Traditional finance stakeholders are taking a watchful stance. Representatives from major payment networks have indicated they are studying the model for potential integration points. Meanwhile, executives at regional banks see an opportunity; several are reportedly exploring partnerships to use the JPYSC infrastructure for their own regional payment solutions, effectively “white-labeling” the technology stack developed by Startale and SBI.
Conclusion
The launch of Japan’s first trust-backed yen stablecoin, JPYSC, by Startale Group and SBI Holdings marks a pivotal moment in the institutionalization of digital assets. This model successfully bridges Japan’s robust traditional trust banking system with the innovation of public blockchain networks. The partnership directly targets regulated growth in digital asset services and efficient on-chain payments, offering a clear alternative to both global stablecoins and central bank digital currencies. Consequently, the success of JPYSC will depend on its technical performance, broader institutional adoption beyond the SBI consortium, and its ability to demonstrate tangible efficiencies in real-world payments. Observers should monitor the phased rollout, the upcoming e-commerce pilot, and any announcements from other major financial institutions regarding similar initiatives, as these will signal the true scale of Japan’s digital currency transformation.
Frequently Asked Questions
Q1: What makes JPYSC different from other stablecoins like USDT or USDC?
JPYSC is uniquely backed by Japanese yen held in a dedicated account at a licensed Japanese trust bank, making it a direct claim on fiat under Japan’s Trust Law. Global stablecoins like USDC use mixed reserves and operate under different, often less specific, regulatory frameworks outside Japan.
Q2: How will the launch of JPYSC affect everyday consumers in Japan?
Initially, impact will be limited as the rollout is institutional. However, planned pilots with e-commerce platforms in late 2026 could allow consumers to pay with JPYSC, potentially offering faster checkout and lower fees for merchants, which may be passed on as savings.
Q3: What is the timeline for broader public access to JPYSC?
The current plan involves a phased approach. Institutional access began in March 2026. Access via licensed cryptocurrency exchanges for retail users is targeted for late 2026, pending regulatory approvals and successful completion of the initial institutional phase.
Q4: Is JPYSC considered a security or regulated investment product?
No. Under Japan’s amended Payment Services Act, trust bank-backed stablecoins like JPYSC are classified as digital money or electronic payment instruments, not securities. They are designed for payment and settlement, not investment.

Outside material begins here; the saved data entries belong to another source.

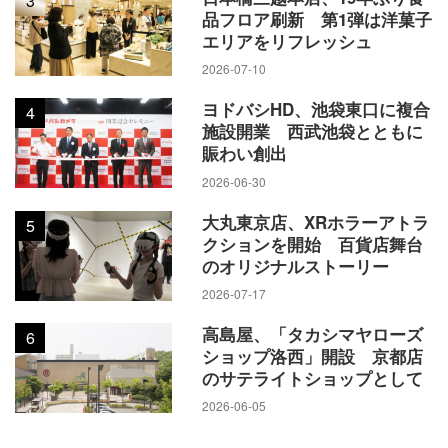
3
密着したデイリーな館のため、シニア世代をはじめ、幅広い
品フロア刷新 第1弾は洋菓子
年代層の方が来館されます。今のトレンドを追求して大型シ
エリアをリフレッシュ
ョップを集積している「ミロード2」は若い年代層とニューフ
2026-07-10
ァミリー層から支持されています。高架下商業施設の「ミロ
ヨドバシHD、池袋東口に複合
4
ードイースト」は駅利用や通勤・通学される方に加え、その
施設開業 西武池袋とともに
先に位置するバスターミナルや中央図書館を利用される方も
賑わい創出
往来しています。
2026-06-30
大丸東京店、XRホラーアトラ
5
――館それぞれが持つ特徴と強みについて、詳しく教えてく
クションを開始 百貨店舞台
ださい。
のオリジナルストーリー
2026-07-17
ミロード1は地下1階～地上7階建てで、食を集積した「ミロー
高島屋、「タカシマヤローズ
6
ドフードマーケット」、ファッション衣料・雑貨、ライフス
ショップ洛西」開設 京都店
タイルショップ、カフェ、イベントスペースの「ミロに
のサテライトショップとして
わ」、6～7階にレストランを擁しています。駅に直結し、一
2026-06-05
番集客力のあるデイリーの館です。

Q5: How does this relate to the Bank of Japan’s digital currency (CBDC) experiments?
The JPYSC is a privately issued stablecoin, separate from the Bank of Japan’s research into a central bank digital currency (CBDC). They are parallel initiatives. The JPYSC model could inform how a future digital yen interacts with private-sector payment infrastructure.
Q6: How does this affect Japanese businesses operating internationally?
For businesses, JPYSC could streamline cross-border payments to partners in other countries with compatible blockchain networks, reducing transfer times from days to minutes and potentially lowering foreign exchange and intermediary costs for on-chain settlements.